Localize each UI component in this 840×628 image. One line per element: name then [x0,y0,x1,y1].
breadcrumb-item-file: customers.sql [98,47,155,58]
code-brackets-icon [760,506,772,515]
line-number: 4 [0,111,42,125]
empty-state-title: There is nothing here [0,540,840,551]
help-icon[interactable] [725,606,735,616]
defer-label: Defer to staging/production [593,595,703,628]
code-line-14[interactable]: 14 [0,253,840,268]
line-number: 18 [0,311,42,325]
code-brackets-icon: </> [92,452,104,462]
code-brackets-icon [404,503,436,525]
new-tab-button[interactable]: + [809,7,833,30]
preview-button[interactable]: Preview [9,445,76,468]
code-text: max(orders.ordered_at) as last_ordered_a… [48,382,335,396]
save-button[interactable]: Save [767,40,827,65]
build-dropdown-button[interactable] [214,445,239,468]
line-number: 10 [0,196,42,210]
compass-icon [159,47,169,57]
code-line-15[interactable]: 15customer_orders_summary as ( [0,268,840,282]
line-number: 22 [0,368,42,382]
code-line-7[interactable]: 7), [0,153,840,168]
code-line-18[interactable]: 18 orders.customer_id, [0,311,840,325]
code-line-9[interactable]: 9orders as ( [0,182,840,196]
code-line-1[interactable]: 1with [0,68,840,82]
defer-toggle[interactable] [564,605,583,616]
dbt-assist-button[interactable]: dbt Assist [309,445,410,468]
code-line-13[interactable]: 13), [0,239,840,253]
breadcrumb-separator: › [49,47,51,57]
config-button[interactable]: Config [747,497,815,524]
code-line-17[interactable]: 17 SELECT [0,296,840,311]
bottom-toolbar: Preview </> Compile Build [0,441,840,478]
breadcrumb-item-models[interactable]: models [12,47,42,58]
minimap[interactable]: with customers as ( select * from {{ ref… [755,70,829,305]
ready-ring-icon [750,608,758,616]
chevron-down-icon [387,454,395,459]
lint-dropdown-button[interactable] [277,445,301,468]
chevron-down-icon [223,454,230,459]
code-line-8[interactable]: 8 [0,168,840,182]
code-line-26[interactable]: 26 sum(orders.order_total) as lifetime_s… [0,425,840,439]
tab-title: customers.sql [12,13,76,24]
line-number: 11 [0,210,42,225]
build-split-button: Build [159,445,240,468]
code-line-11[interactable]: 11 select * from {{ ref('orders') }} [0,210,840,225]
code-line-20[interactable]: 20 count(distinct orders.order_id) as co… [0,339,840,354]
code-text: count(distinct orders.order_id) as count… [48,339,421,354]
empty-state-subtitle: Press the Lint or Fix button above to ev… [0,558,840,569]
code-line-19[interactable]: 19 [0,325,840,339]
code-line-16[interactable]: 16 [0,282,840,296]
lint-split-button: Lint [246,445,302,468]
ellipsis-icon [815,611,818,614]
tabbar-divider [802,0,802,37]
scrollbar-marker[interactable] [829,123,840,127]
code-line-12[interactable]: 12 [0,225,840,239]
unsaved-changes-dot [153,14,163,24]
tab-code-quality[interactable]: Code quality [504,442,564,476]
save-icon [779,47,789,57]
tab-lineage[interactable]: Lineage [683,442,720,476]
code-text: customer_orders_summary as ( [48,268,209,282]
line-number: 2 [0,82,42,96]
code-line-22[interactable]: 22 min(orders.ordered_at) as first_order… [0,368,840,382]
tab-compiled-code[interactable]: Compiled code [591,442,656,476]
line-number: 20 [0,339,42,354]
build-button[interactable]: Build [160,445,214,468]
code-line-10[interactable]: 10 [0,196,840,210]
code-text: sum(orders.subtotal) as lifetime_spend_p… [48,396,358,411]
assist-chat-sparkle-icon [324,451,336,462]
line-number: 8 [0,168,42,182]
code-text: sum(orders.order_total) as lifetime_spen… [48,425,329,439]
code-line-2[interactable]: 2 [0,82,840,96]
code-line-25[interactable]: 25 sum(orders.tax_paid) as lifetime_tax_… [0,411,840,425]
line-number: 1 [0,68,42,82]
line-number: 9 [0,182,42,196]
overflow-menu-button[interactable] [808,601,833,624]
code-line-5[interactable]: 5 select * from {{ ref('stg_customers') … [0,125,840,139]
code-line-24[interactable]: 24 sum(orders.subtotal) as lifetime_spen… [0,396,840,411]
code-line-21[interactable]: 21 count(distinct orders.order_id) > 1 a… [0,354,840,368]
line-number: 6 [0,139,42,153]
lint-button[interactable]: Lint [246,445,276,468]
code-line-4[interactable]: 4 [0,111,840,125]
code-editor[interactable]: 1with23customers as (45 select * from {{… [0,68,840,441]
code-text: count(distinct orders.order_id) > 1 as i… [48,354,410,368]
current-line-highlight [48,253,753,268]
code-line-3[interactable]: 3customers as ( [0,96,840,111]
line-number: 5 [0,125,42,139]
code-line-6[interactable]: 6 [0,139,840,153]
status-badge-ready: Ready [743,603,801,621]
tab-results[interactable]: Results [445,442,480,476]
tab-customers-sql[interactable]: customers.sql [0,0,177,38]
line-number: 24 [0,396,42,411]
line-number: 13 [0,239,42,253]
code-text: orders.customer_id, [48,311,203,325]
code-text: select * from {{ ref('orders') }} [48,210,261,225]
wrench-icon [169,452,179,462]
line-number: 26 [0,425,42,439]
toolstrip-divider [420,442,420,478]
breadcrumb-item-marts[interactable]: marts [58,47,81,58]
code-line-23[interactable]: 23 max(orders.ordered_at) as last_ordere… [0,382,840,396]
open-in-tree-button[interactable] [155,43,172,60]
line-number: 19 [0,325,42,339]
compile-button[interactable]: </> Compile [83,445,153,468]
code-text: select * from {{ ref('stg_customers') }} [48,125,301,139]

* **Task goal**: The answer needed is a single number: how many lines in the records above hold the string "Preview". Please write nothing else.

* **Result of the exercise**: 2